18 * 1000^4 - 2 * 1024^3 = 17997852516352 bytes

Next, we want to account for reserved sectors at the start of the disk. The layout and size of these reserved sectors will depend on your operating system and partition scheme, but we’ll use FreeBSD and GPT for this example because that is what’s used by TrueNAS CORE and Enterprise. We can check sector alignment by running gpart list on one of the disks in the pool:

(Adding >>> <<< to call out specific rows as discourse doesn’t allow bold inside code blocks)

root@truenas[~]# gpart list da1
Geom name: da1
modified: false
state: OK
fwheads: 255
fwsectors: 63
last: 35156249959
>>>>>> first: 40 <<<<<<
entries: 128
scheme: GPT
Providers:
1. Name: da1p1
   Mediasize: 2147483648 (2.0G)
   Sectorsize: 512
   Stripesize: 0
   Stripeoffset: 65536
   Mode: r0w0e0
   efimedia: HD(1,GPT,b1c0188e-b098-11ec-89c7-0800275344ce,0x80,0x400000)
   rawuuid: b1c0188e-b098-11ec-89c7-0800275344ce
   rawtype: 516e7cb5-6ecf-11d6-8ff8-00022d09712b
   label: (null)
   length: 2147483648
   >>>>>> offset: 65536 <<<<<<
   type: freebsd-swap
   index: 1
   end: 4194431
   >>>>>> start: 128 <<<<<<
2. Name: da1p2
   Mediasize: 17997852430336 (16T)
   Sectorsize: 512
   Stripesize: 0
   Stripeoffset: 2147549184
   Mode: r1w1e2
   efimedia: HD(2,GPT,b215c5ef-b098-11ec-89c7-0800275344ce,0x400080,0x82f39cce8)
   rawuuid: b215c5ef-b098-11ec-89c7-0800275344ce
   rawtype: 516e7cba-6ecf-11d6-8ff8-00022d09712b
   label: (null)
   length: 17997852430336
   offset: 2147549184
   type: freebsd-zfs
   index: 2
   end: 35156249959
   start: 4194432
Consumers:
1. Name: da1
   Mediasize: 18000000000000 (16T)
   >>>>>> Sectorsize: 512 <<<<<<
   Mode: r1w1e3

We’ll first note that the sector size used on this drive is 512 bytes. Also note that the first logical block on this disk is actually sector 40; that means we’re losing 40 * 512 = 20480 bytes right there.

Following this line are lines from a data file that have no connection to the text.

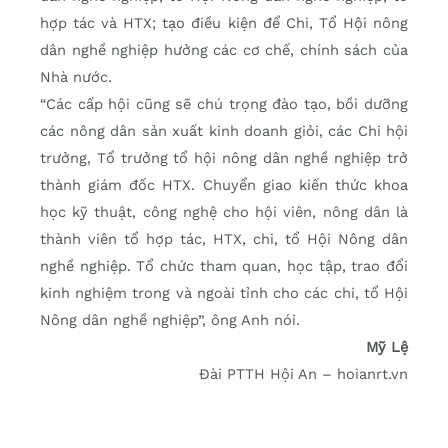
hợp tác và HTX; tạo điều kiện để Chi, Tổ Hội nông
dân nghề nghiệp hưởng các cơ chế, chính sách của
Nhà nước.
“Các cấp hội cũng sẽ chú trọng đào tạo, bồi dưỡng
các nông dân sản xuất kinh doanh giỏi, các Chi hội
trưởng, Tổ trưởng tổ hội nông dân nghề nghiệp trở
thành giám đốc HTX. Chuyển giao kiến thức khoa
học kỹ thuật, công nghệ cho hội viên, nông dân là
thành viên tổ hợp tác, HTX, chi, tổ Hội Nông dân
nghề nghiệp. Tổ chức tham quan, học tập, trao đổi
kinh nghiệm trong và ngoài tỉnh cho các chi, tổ Hội
Nông dân nghề nghiệp”, ông Anh nói.
Mỹ Lệ
Đài PTTH Hội An – hoianrt.vn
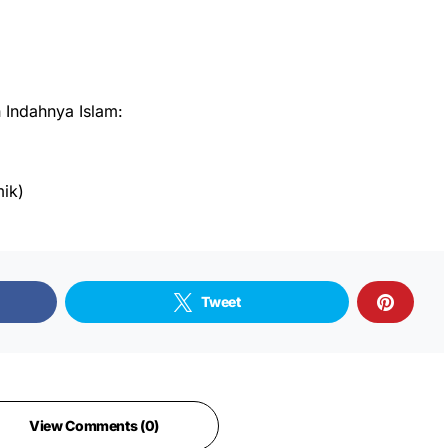
Indahnya Islam:
ik)
Tweet
View Comments (0)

The Name: da1p1 section describes the swap partition on this drive. We can see it’s 2GiB in size (as expected) and it starts at logical block address 128 (i.e., an offset of 512 * 128 = 65536 bytes). If we subtract this lost space from the expected partition size calculated above, we see it lines up with the actual on-disk partition size:

17997852516352 - 20480 - 65536 = 17997852430336 bytes

Before ZFS does anything with this partition, it rounds its size down to align with a 256KiB block. This rounded-down size is referred to as the osize or physical volume size of the disk in the ZFS code.

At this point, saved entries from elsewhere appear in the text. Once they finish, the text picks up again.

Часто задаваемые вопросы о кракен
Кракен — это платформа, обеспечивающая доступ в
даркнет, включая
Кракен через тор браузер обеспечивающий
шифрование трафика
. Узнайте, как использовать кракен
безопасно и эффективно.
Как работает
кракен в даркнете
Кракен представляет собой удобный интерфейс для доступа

floor(17997852430336 / (256 * 1024)) * 256 * 1024 = 17997852311552 bytes

Inside the physical ZFS volume, we need to account for the special labels added to each disk. ZFS creates 4 copies of a 256KiB vdev label on each disk (2 at the start of the ZFS partition and 2 at the end) plus a 3.5MiB embedded boot loader region. Details on the function of the vdev labels can be found here and details on how the labels are sized and arranged can be found here and in the sections just below this (lines 541 and 548). We subtract this 4.5MiB (4x 256KiB + 3.5MiB) of space from the ZFS partition to get its “usable” size:

17997852311552 - 4 * 262144 - 3670016 = 17997847592960 bytes

Next up, we need to calculate the allocation size or “asize” of the whole vdev. We simply multiply the usable ZFS partition size by the vdev width here. We’re not accounting for parity space just yet:

17997847592960 * 7 = 125984933150720 bytes

That’s about 114.58 TiB. ZFS takes this chunk of storage represented by the allocation size and breaks it until smaller, uniformly-sized buckets called “metaslabs”. ZFS creates these metaslabs because they’re much more manageable than the full vdev size when tracking used and available space via spacemaps. The size of the metaslabs are primarily controlled by the metaslab shift or “ms_shift” variable with the target size being 2^ms_shift bytes. You can read more about metaslab sizing here.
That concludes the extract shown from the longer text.